Иван Волков. Мои Покровские ворота - _27954.jpg

– Про вас говорили: у Ивана узнаваемые глаза Ольги Волковой, лицо нервное, как у отца – Николая Волкова. Вы активно играли в кино и на сцене, а потом – раз! – и пропали…

– Четыре года назад случился сложный период. Все как-то совпало. В «А.Р.Т.О.» («Актерское режиссерское театральное общество». – Прим. ред.) было много работы, мы впахивали плюс материал взяли тяжелый. Складывалось ощущение, что отдаешь больше, чем получаешь. Там еще зал камерный, приходят двадцать-тридцать человек. И дистанции никакой – нос к носу, очень маленькое пространство. Все давило. Как говаривал педагог моей супруги: «Грустный актер – это ЧП». Как раз про меня в то время. Наверное, такие настроения были связаны с внутренним кризисом… Переходным возрастом, что ли. В общем, произошел такой нехороший трезвяк.

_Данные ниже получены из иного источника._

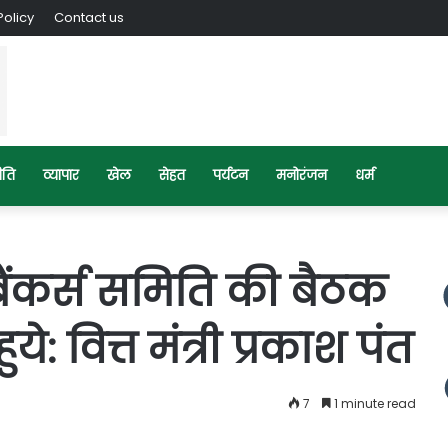
Policy
Contact us
ीति
व्यापार
खेल
सेहत
पर्यटन
मनोरंजन
धर्म
 बैंकर्स समिति की बैठक
: वित्त मंत्री प्रकाश पंत
7
1 minute read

Когда есть момент непонимания во имя чего и зачем, лучше уйти из профессии или взять паузу. И я начал думать над альтернативами. Фотографией серьезно увлекся, делал студийные съемки. Попробовал себя в звукорежиссуре, вернулся в музыку – стал писать для спектаклей. Так или иначе это все связано с творчеством. Актерскую форму поддерживаю в антрепризных спектаклях. В общем, не пропал я. Просто на данный момент больше работаю в иных качествах. В кино пока музыкального опыта не так много – пять раз выступал в роли композитора, однажды звукорежиссером, но хотел бы развиваться и в этом направлении.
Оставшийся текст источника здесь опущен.